Russel Hlongwane started an intimate exploratory conversation by introducing his provocation, a performative recital titled “Ifu Elimnyama, The Dark Cloud”. Ifu Elimnyama is a six-minute experimental video exploring the dual meaning of the cloud, the dark cloud. The film is set in the year 1220 in the pre-colonial Great Ruins of Mapungubwe, places Zulu cosmology, mysticism and sacred rituals within a digital framework as a reflection on — and critique of — the internet and its future, drawing parallels and criticisms about these areas of existence. With the pervasive nature of cloud, culture comes a potential clouded culture, a troubled culture. “In isiZulu, we would say: ‘Wehlelwe ifu elimnyama’ — you have been beset by a dark cloud, said Hlongwane. He used a vocabulary of coded practices, both traditional and contemporary.
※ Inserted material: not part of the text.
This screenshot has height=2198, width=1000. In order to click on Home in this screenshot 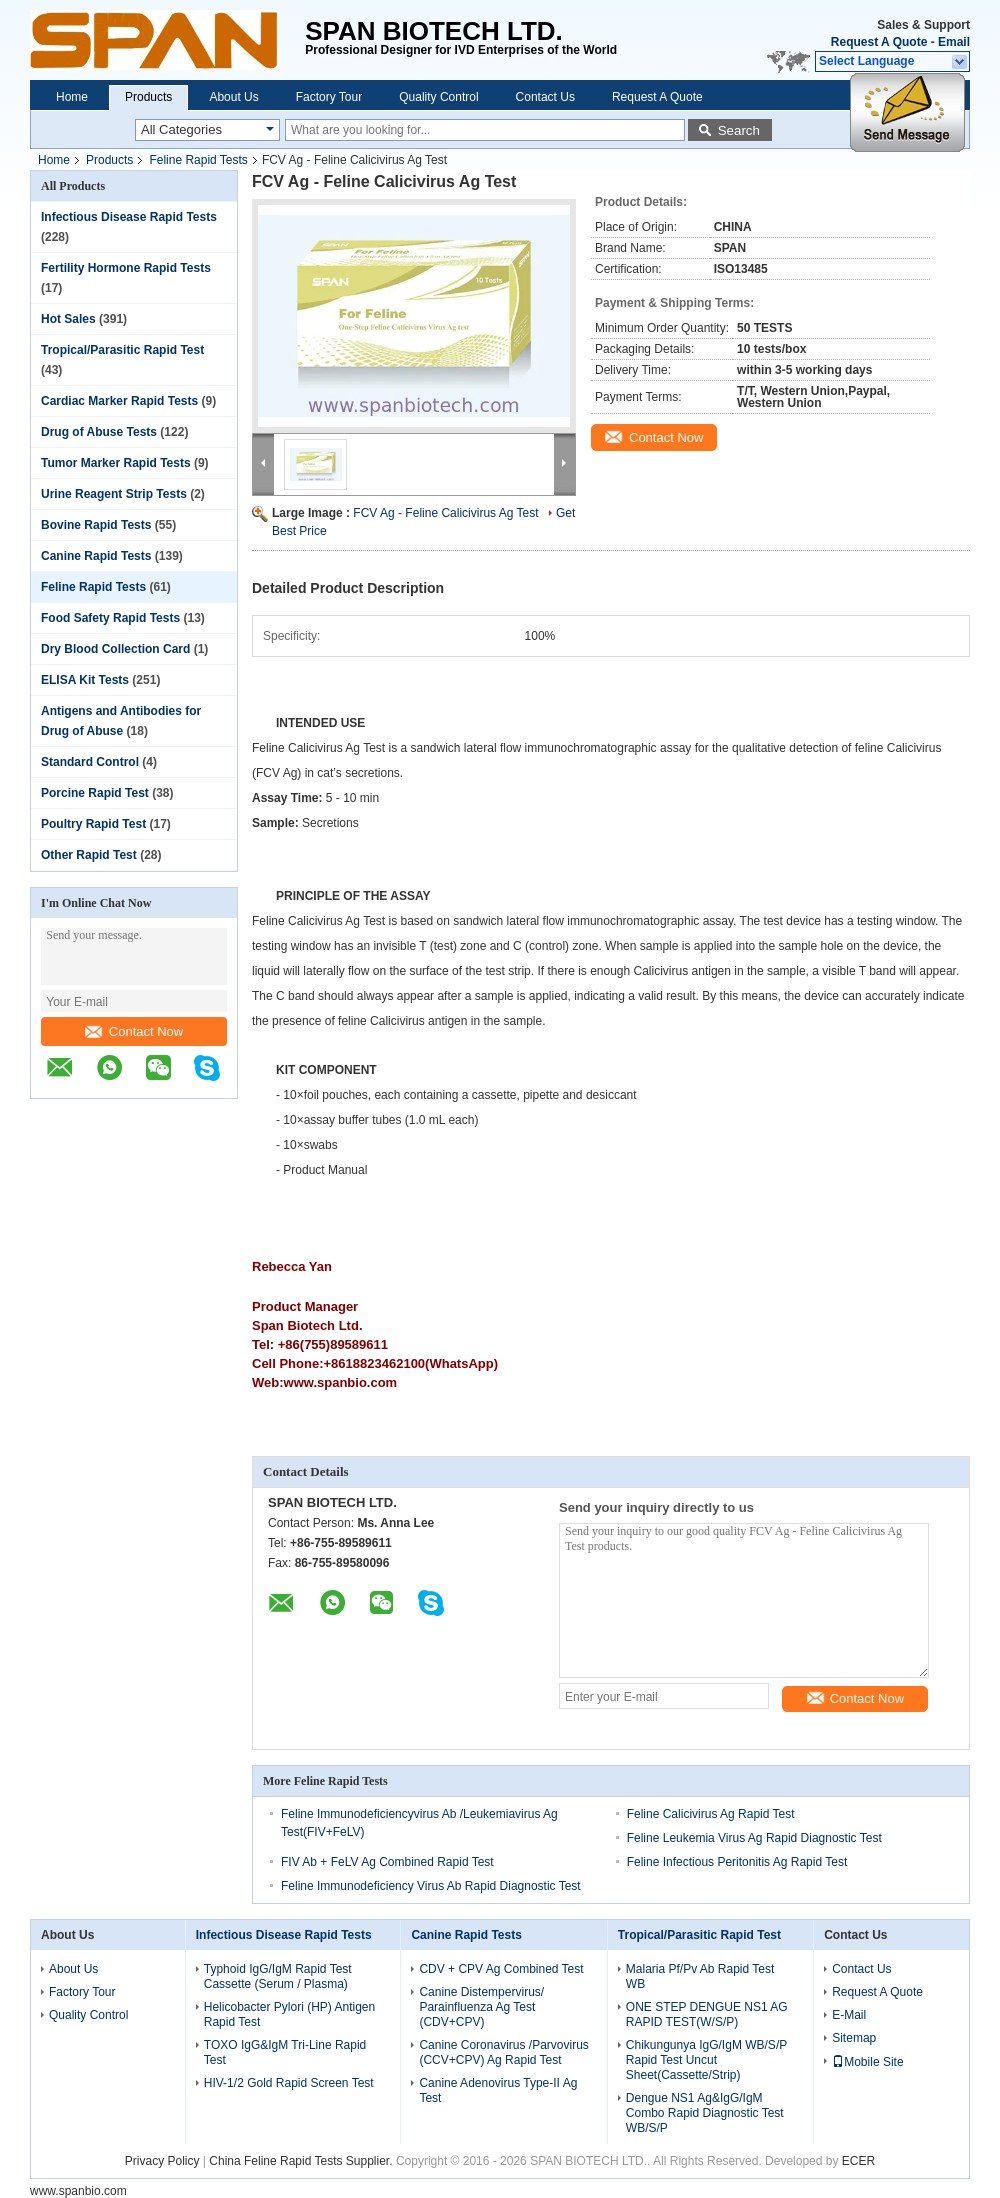 , I will do `click(72, 97)`. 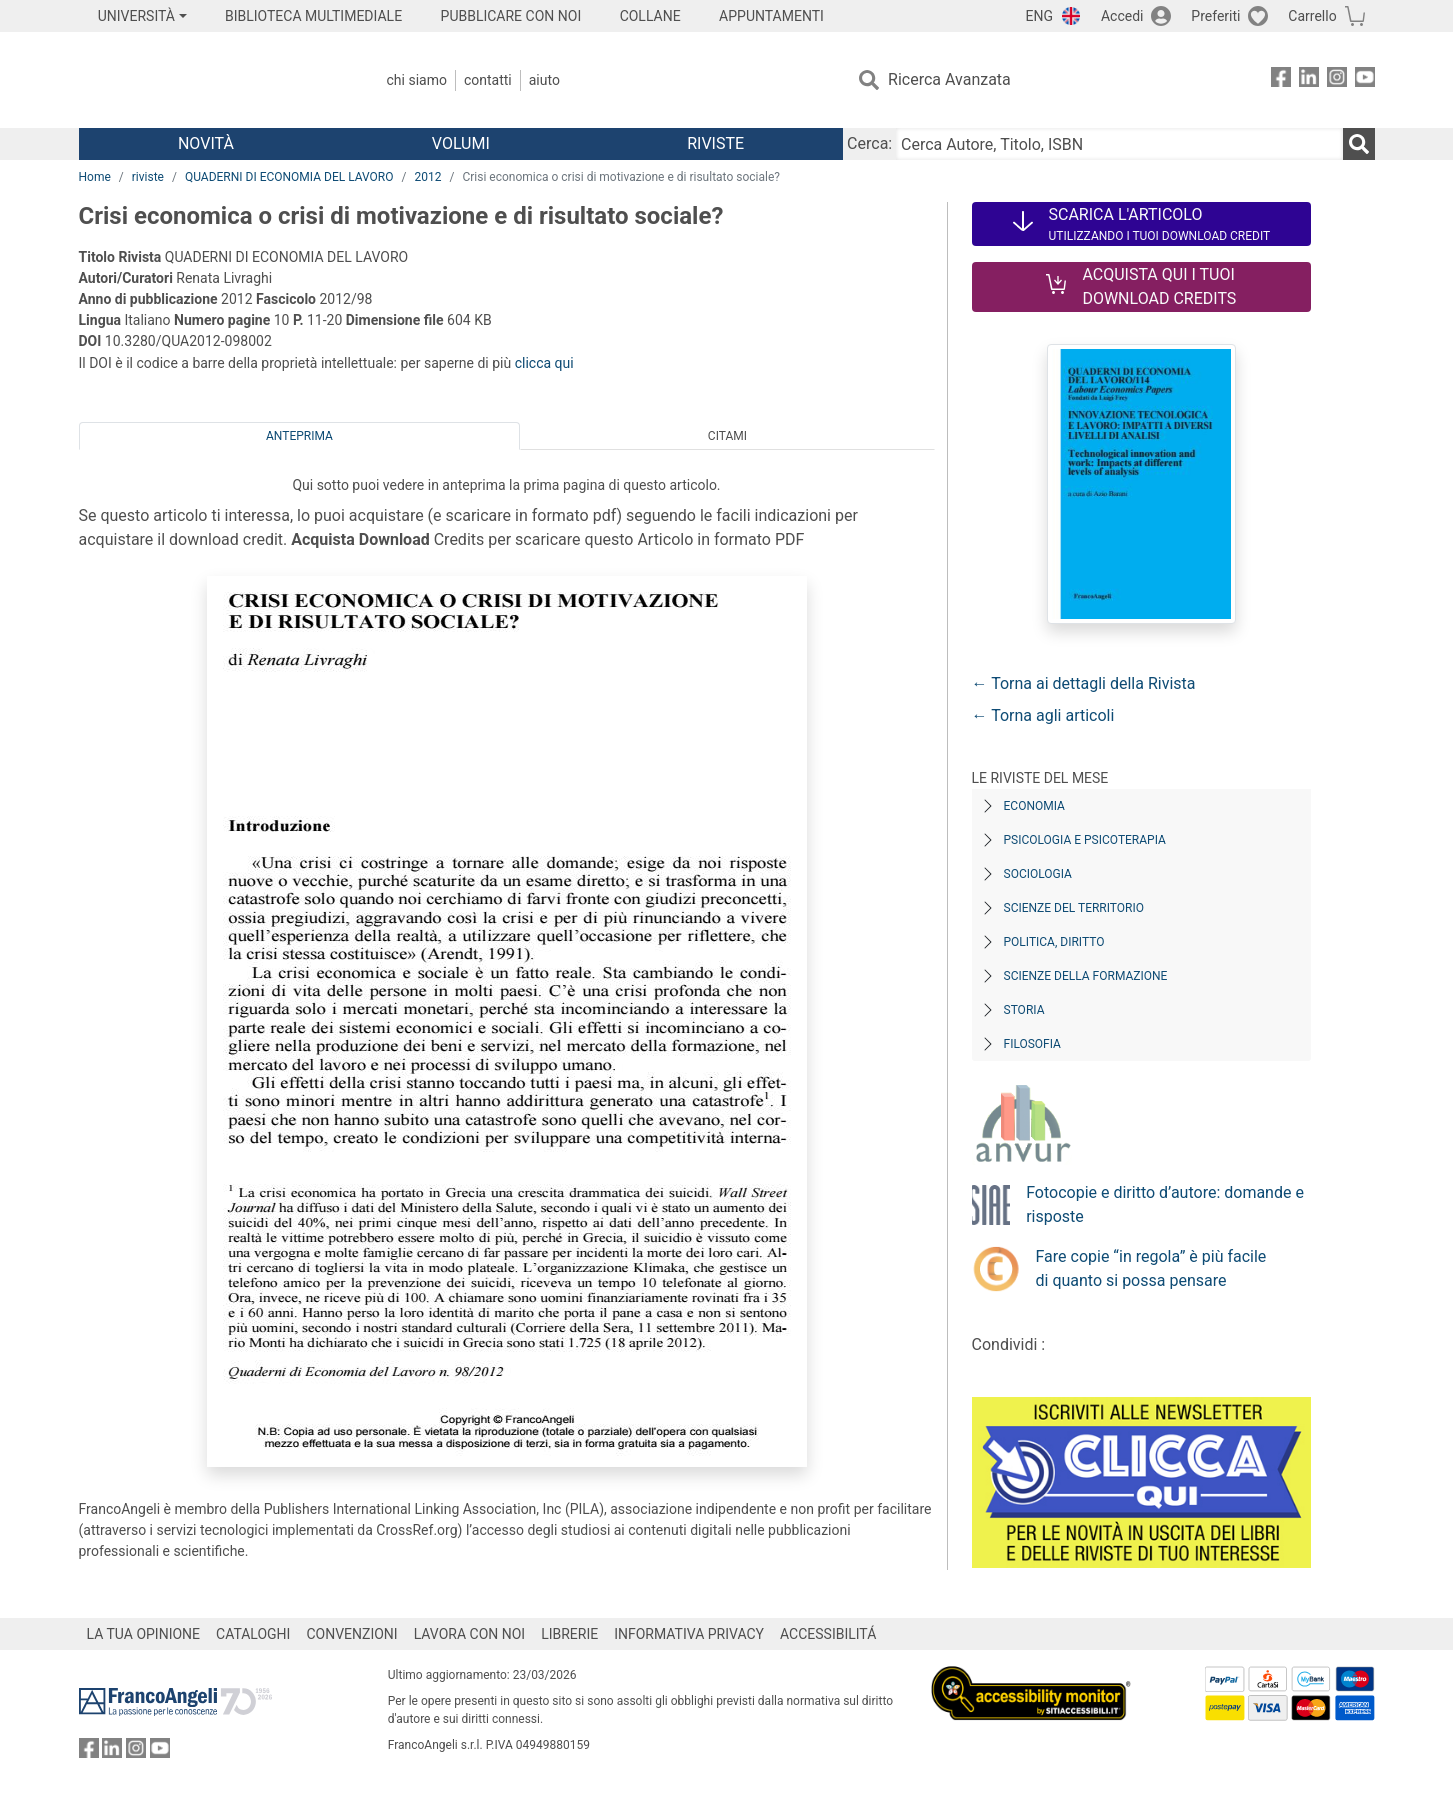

“The internet, with all its good intentions, is a place of promise and (latent) destruction. Humanity, for better or for worse, has been understood through algorithms, networks, and interfaces. But, could we propose an understanding of the digital beyond algorithms and binary systems? Can we converge the algorithmic and the scared, the scientific and the mythical, as a means to propose an inclusive lexicon of the internet, and its future? The internet as a system and form of technology is attributed to the West, however, here we see that the so-called global South are active agents of technology in much more transcendental ways. The work, therefore, invites the viewer to think about mythology, cosmology, technology and transcendence all within the same frame.”
To this extent, Hlogwane asks some of these pivotal questions
- Who (or what) do we entrust with codes to our digital existence?
- What do we expect from those whom we entrust with this power?
- What is implied and what is at stake when the trust is broken?
“To accept the broken promise of the internet is to accept the insidiousness of capitalism. Institutions of higher learning commodify knowledge systems, essentially monetising epistemology. The internet presents “free information’’, but this comes with the commodification of clicks; user history and surfing habits go to the highest bidder.”